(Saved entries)

---*---

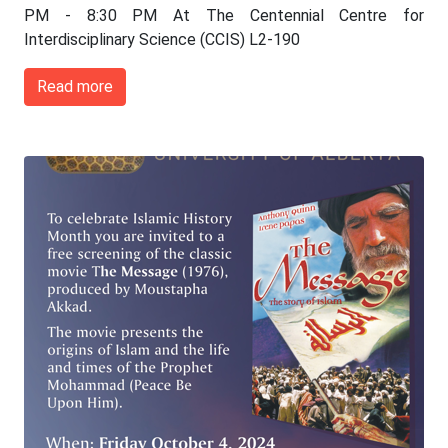
PM - 8:30 PM At The Centennial Centre for
Interdisciplinary Science (CCIS) L2-190
Read more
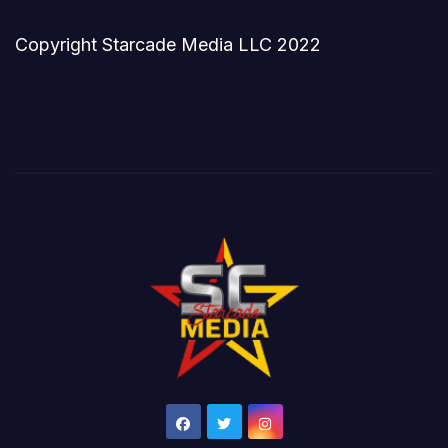
Copyright Starcade Media LLC 2022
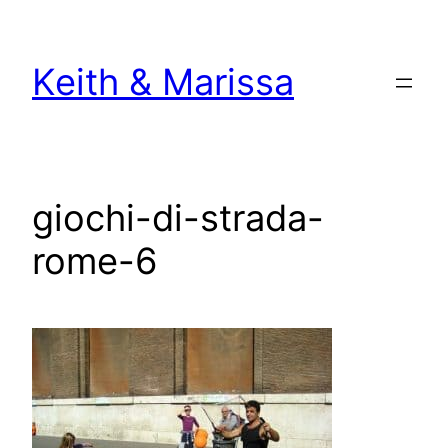
Skip
to
Keith & Marissa
content
giochi-di-strada-
rome-6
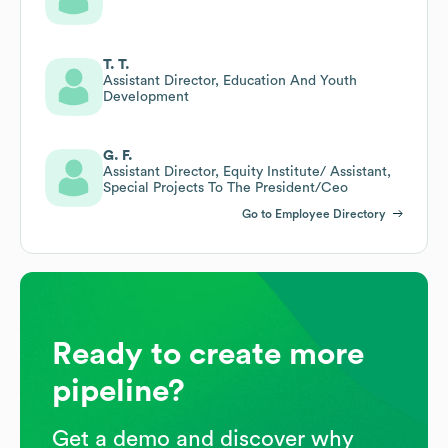
T. T.
Assistant Director, Education And Youth
Development
G. F.
Assistant Director, Equity Institute/ Assistant,
Special Projects To The President/Ceo
Go to Employee Directory
Ready to create more
pipeline?
Get a demo and discover why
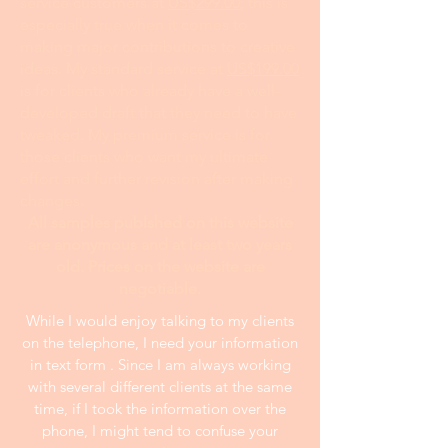
service customers at
US$299.00
; this is
especially true when it comes to
making major contributions to creative
ideas. My standard service at
US$199.00
is for clients who already have a well-
developed draft that they need to have
tweaked. My premium service is for
those clients who want my ultimate
effort and further revision after making
changes.
All samples publshed on this website
are anonymous and at least two years
old. Prices on the website are
negotiable.
While I would enjoy talking to my clients
on the telephone, I need your information
in text form . Since I am always working
with several different clients at the same
time, if I took the information over the
phone, I might tend to confuse your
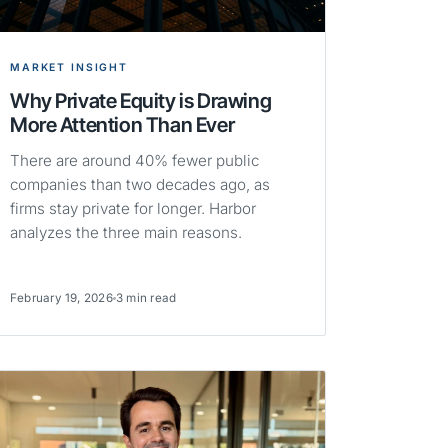
MARKET INSIGHT
Why Private Equity is Drawing
More Attention Than Ever
There are around 40% fewer public
companies than two decades ago, as
firms stay private for longer. Harbor
analyzes the three main reasons.
February 19, 2026
3 min read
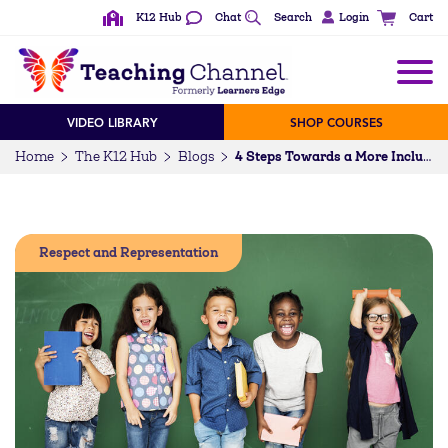
K12 Hub
Chat
Search
Login
Cart
VIDEO LIBRARY
SHOP COURSES
Home
The K12 Hub
Blogs
4 Steps Towards a More Inclusive Classroom
Respect and Representation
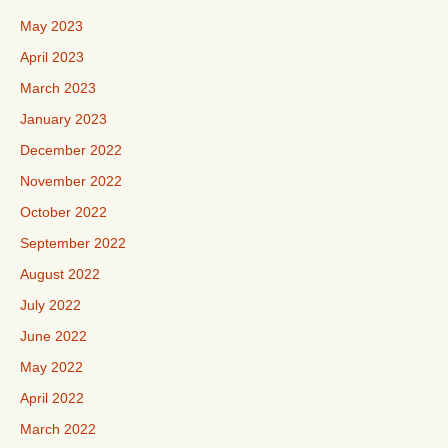
May 2023
April 2023
March 2023
January 2023
December 2022
November 2022
October 2022
September 2022
August 2022
July 2022
June 2022
May 2022
April 2022
March 2022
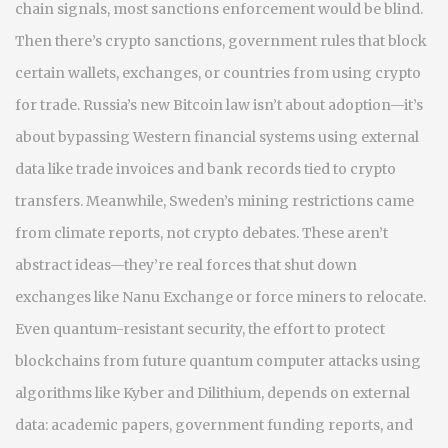
chain signals
, most sanctions enforcement would be blind.
Then there’s
crypto sanctions
,
government rules that block
certain wallets, exchanges, or countries from using crypto
for trade
. Russia’s new Bitcoin law isn’t about adoption—it’s
about bypassing Western financial systems using external
data like trade invoices and bank records tied to crypto
transfers. Meanwhile, Sweden’s mining restrictions came
from climate reports, not crypto debates. These aren’t
abstract ideas—they’re real forces that shut down
exchanges like Nanu Exchange or force miners to relocate.
Even
quantum-resistant security
,
the effort to protect
blockchains from future quantum computer attacks using
algorithms like Kyber and Dilithium
, depends on external
data: academic papers, government funding reports, and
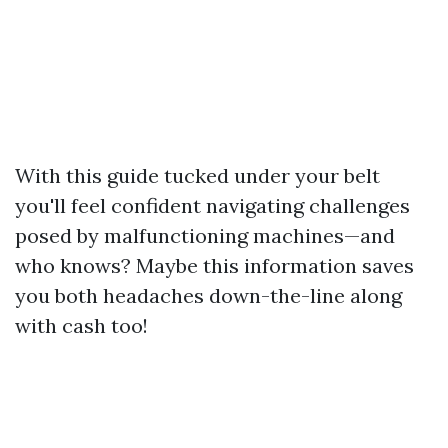
With this guide tucked under your belt
you'll feel confident navigating challenges
posed by malfunctioning machines—and
who knows? Maybe this information saves
you both headaches down-the-line along
with cash too!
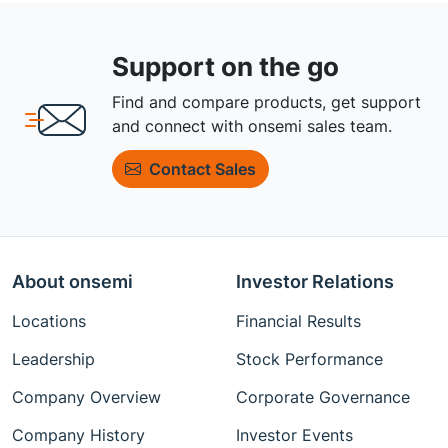
Support on the go
Find and compare products, get support
and connect with onsemi sales team.
Contact Sales
About onsemi
Investor Relations
Locations
Financial Results
Leadership
Stock Performance
Company Overview
Corporate Governance
Company History
Investor Events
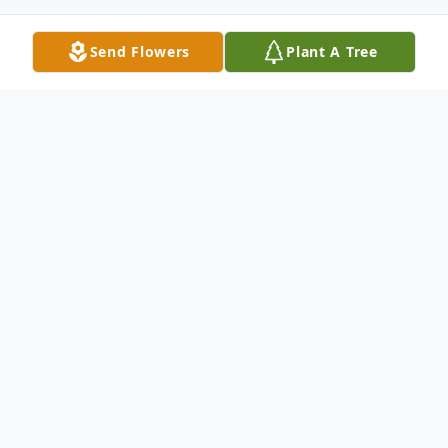
Send Flowers
Plant A Tree
Obituary
It is with heavy hearts we announce the
passing of our beloved Angela Guarino
Mendillo who departed peacefully at Yale
New Haven Hospital on September 13,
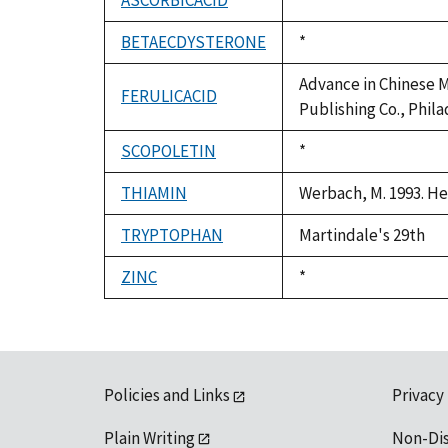
ASCORBICACID
Duke,
*
1992
BETAECDYSTERONE
Duke,
*
1992
Advance in Chinese Me
FERULICACID
Publishing Co., Phila
SCOPOLETIN
Duke,
*
1992
THIAMIN
Werbach, M. 1993. He
TRYPTOPHAN
Martindale's 29th
ZINC
Duke,
*
1992
Policies and Links
Privacy
Plain Writing
Non-Di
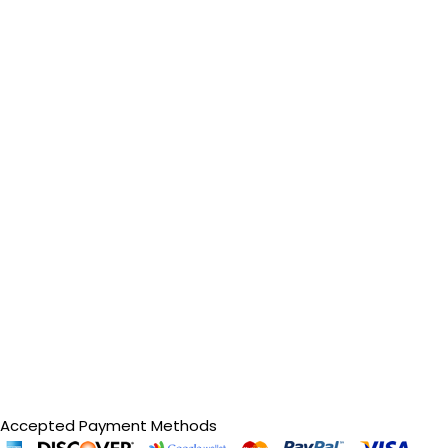
Accepted Payment Methods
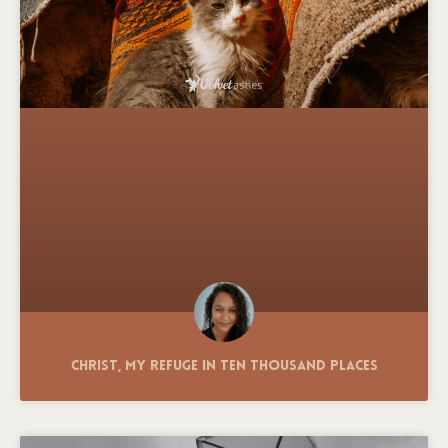
Christ, My Refuge in Ten Thousand Places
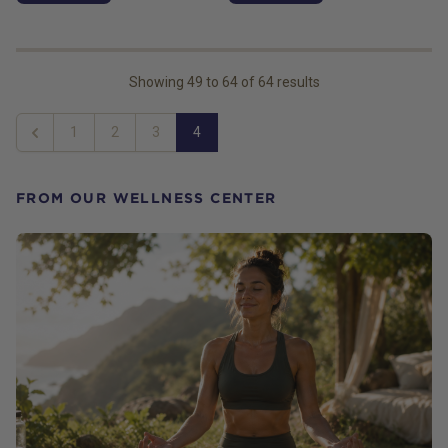
Showing
49
to
64
of
64
results
1
2
3
4
Previous
FROM OUR WELLNESS CENTER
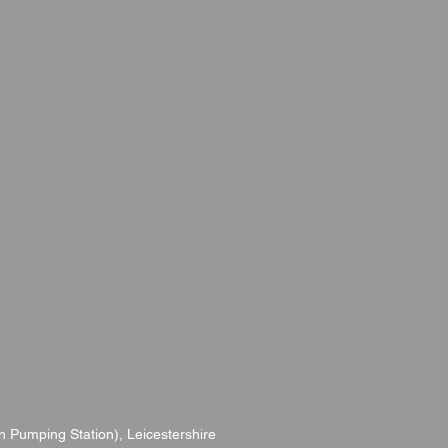
 Pumping Station), Leicestershire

---*---

## What you need to do
Above, find the line with "SHOP COURSES"; copy it and every line down to the line with "data like trade", exactly and both included, but no pictures.

## Exercise result
SHOP COURSES
Home
The K12 Hub
Blogs
4 Steps Towards a More Inclusive Classroom
Respect and Representation
May 2023
April 2023
March 2023
January 2023
December 2022
November 2022
October 2022
September 2022
August 2022
July 2022
June 2022
May 2022
April 2022
March 2022
chain signals
, most sanctions enforcement would be blind.
Then there’s
crypto sanctions
,
government rules that block
certain wallets, exchanges, or countries from using crypto
for trade
. Russia’s new Bitcoin law isn’t about adoption—it’s
about bypassing Western financial systems using external
data like trade invoices and bank records tied to crypto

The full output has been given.